Each technology has its own advantages and disadvantages. GNSS can provide global coordinates, but it is easy to lose signals in tunnels or mountainous areas. IMU does not rely on external signals, but it will accumulate errors over time. LiDAR and visual SLAM can perceive the environment in real time, but they are sensitive to lighting and environmental texture.
To truly achieve autonomous driving, autonomous vehicles must be able to flexibly cope with various traffic environments. However, many traffic scenarios include tunnels, mountainous areas, and other places where satellite signals are weak and road conditions may obstruct the view. In such cases, how can autonomous vehicles achieve centimeter-level positioning? Today, the forefront of intelligent driving will discuss this topic with you.
Analysis of common positioning technologies for autonomous driving
1) GNSS/Satellite Positioning: Advantages and Limitations
GNSS (Global Navigation Satellite System) includes multiple national satellite navigation systems such as GPS, BeiDou, and Galileo. It calculates a vehicle's latitude, longitude, and altitude by receiving signals from at least four satellites. Its advantage is providing absolute positioning with global coverage, typically offering meter-level or even higher accuracy. To improve accuracy, enhancement techniques such as Real-time Dynamic Differential (RTK) or Precise Point Positioning (PPP) are commonly used, raising positioning accuracy to decimeter or even centimeter levels. For example, dual-frequency RTK can achieve a lateral error of less than 0.2 meters at 95% confidence, while single-frequency RTK achieves only 0.4 meters. Furthermore, multi-constellation (simultaneously receiving signals from GPS, BeiDou, etc.) and dual-frequency designs can reduce ionospheric and multipath errors, further improving reliability.
For autonomous driving needs, GNSS has significant limitations. It relies on satellite signal transmission, and significant problems arise in environments where signals are blocked or reflected. For example, in tunnels, underground parking garages, and densely forested mountain valleys, satellite signals are frequently obstructed or reflected via multiple paths. Tests have shown that when vehicles traverse areas with tall buildings, overpasses, or tunnels, direct path signals are often blocked, and the receiver can only receive reflected signals, leading to a significant increase in positioning errors. Furthermore, GNSS is also affected by error sources such as the atmospheric ionosphere, satellite clock bias, and receiver noise. While these errors can be mitigated through dual-frequency or differential techniques, GNSS positioning becomes completely ineffective once the signal is interrupted in areas of continuous obstruction. In real-world driving scenarios, if positioning accuracy needs to reach the 10-centimeter level (required for safe cornering and lane-level control), the system's positioning performance will drastically decline if GNSS is lost. For instance, in a 10-kilometer-long tunnel, relying solely on a visual odometry system could result in a cumulative positioning error of 2.3 meters (more than half the width of a typical lane), indicating that traditional GPS solutions cannot meet accuracy requirements in such scenarios.

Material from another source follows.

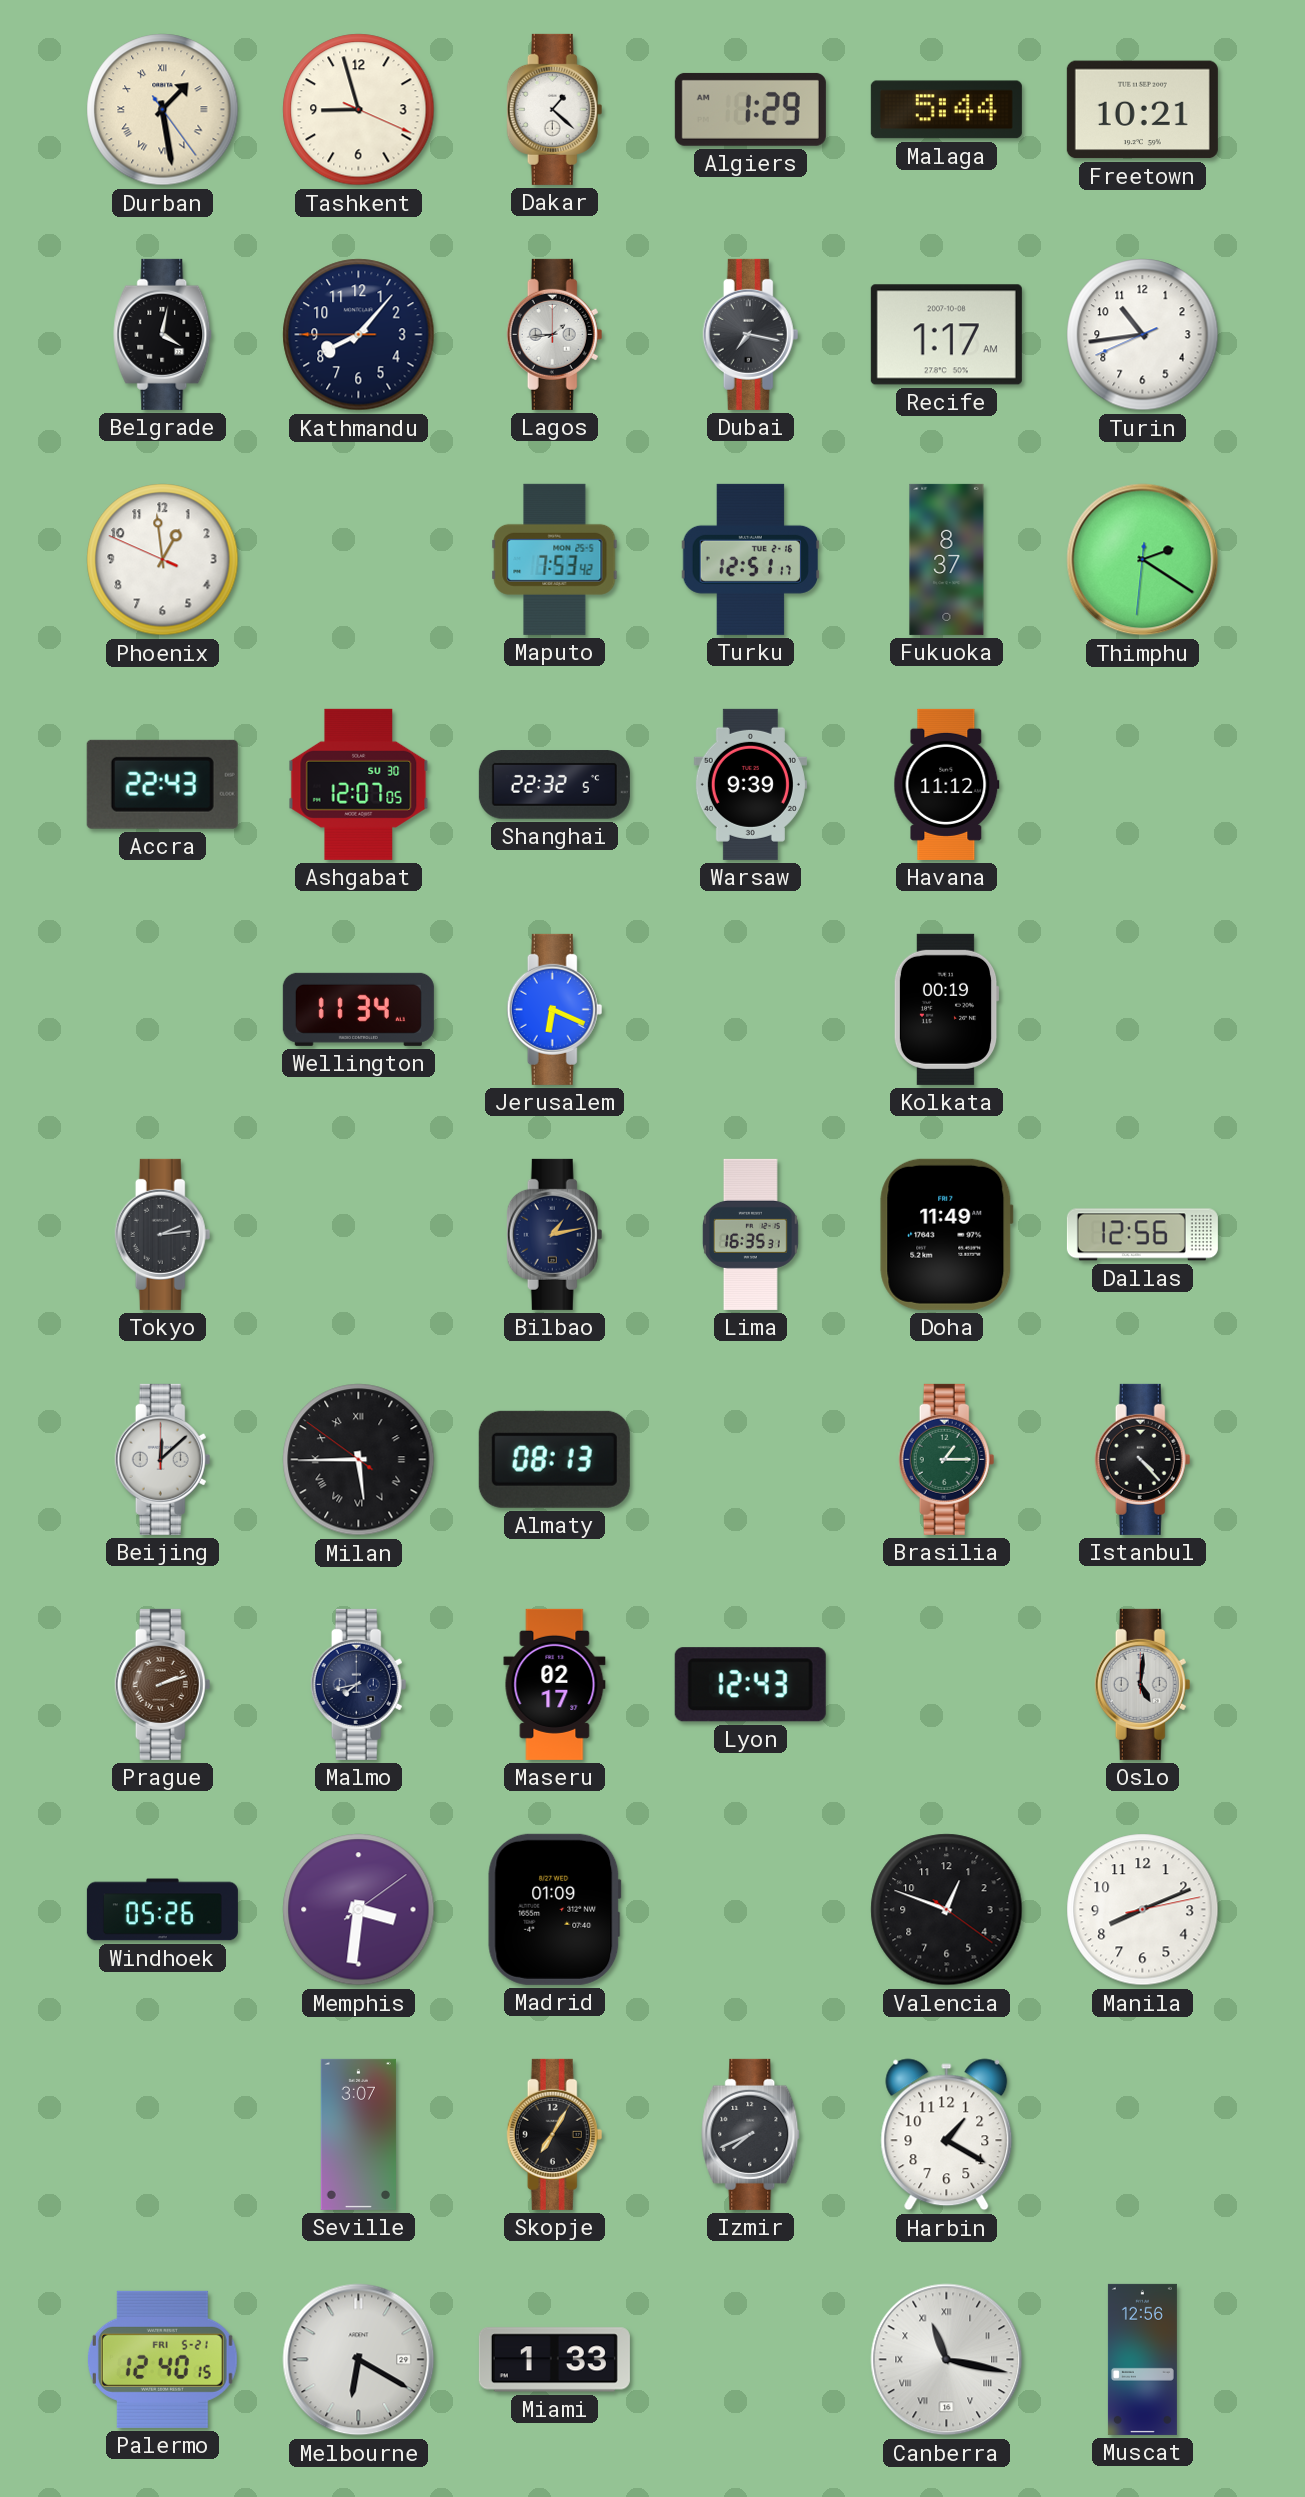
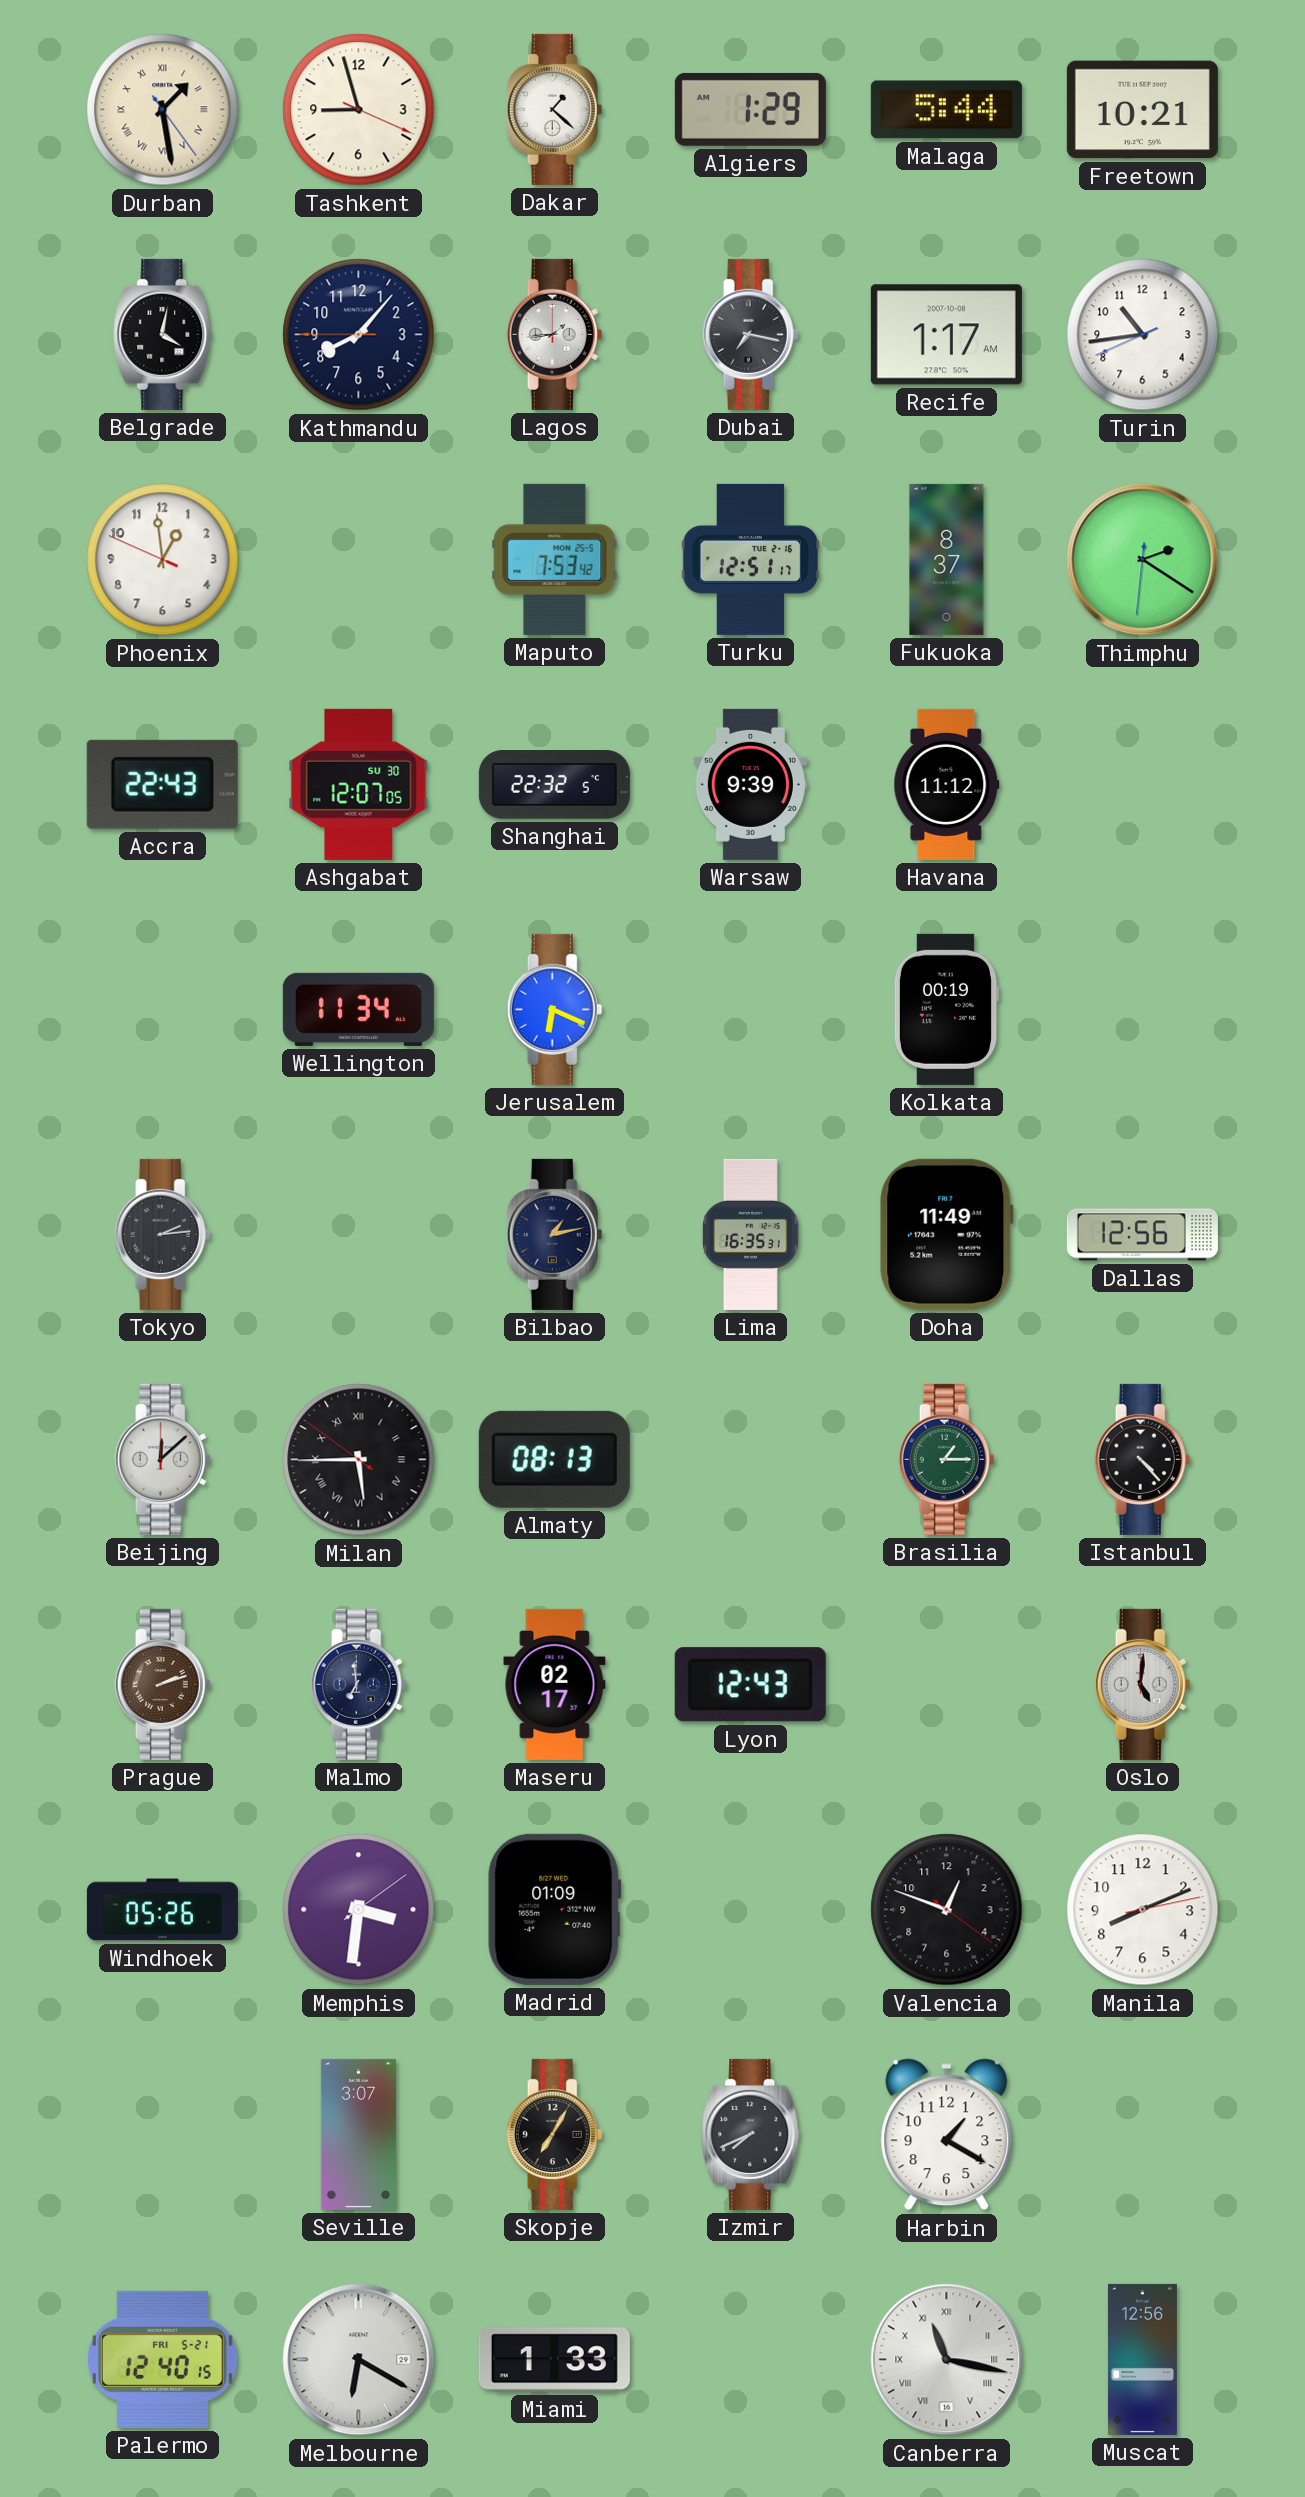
Malmo: 7:43 -> 6:59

To address these issues, a common approach is to combine enhanced GNSS with auxiliary signals, such as using ground-based RTK networks or satellite augmentation signals (PPP-RTK) to improve accuracy; there are also proposals to transmit augmentation signals via low-Earth orbit (LEO) satellites (such as Starlink). It's important to understand that LEO satellites themselves do not directly improve positioning accuracy, but they can increase the number of visible satellites in partially obscured areas. For example, in areas under viaducts or near buildings, navigation signals transmitted via LEO satellites allow the receiver to "see" a sufficient number of satellites, thereby enhancing navigation reliability. Even if the accuracy of a single satellite remains unchanged, the overlapping positioning can make the location more accurate. Furthermore, traditional cellular networks (such as 5G/6G base stations) and future satellite internet are also expected to assist positioning through signal coverage.
2) Inertial navigation (IMU) and odometry
When GNSS is unavailable, vehicles can still use inertial navigation for short-term positioning compensation. An IMU (Inertial Measurement Unit), consisting of accelerometers and gyroscopes, measures the vehicle's acceleration and rotational angular velocity along three axes. IMUs update at high frequencies (typically 100–200 Hz), allowing them to "relay" estimates of vehicle displacement at GNSS positioning update intervals (around 10 Hz). The common practice is to integrate IMU readings to obtain the vehicle's velocity and position increments; this method is called inertial dead reckoning. In the event of GNSS loss, the vehicle can estimate short-term position changes based on the most recent velocity and acceleration readings.
The advantages of an IMU (Independent Memory Unit) are that it does not rely on external signals and can continuously output data in any environment, such as tunnels or underground; it also has a high update frequency, enabling it to capture short-term dynamics of high-speed movement. In many technical solutions, IMUs and GNSS (GNSS Array of Named Components) are considered a "golden combination." GNSS can correct the cumulative drift error of the IMU, while the IMU can maintain short-term position continuity when GNSS signals are unstable. Therefore, most autonomous driving systems use GNSS+IMU combined navigation, fusing the data from both through filtering algorithms.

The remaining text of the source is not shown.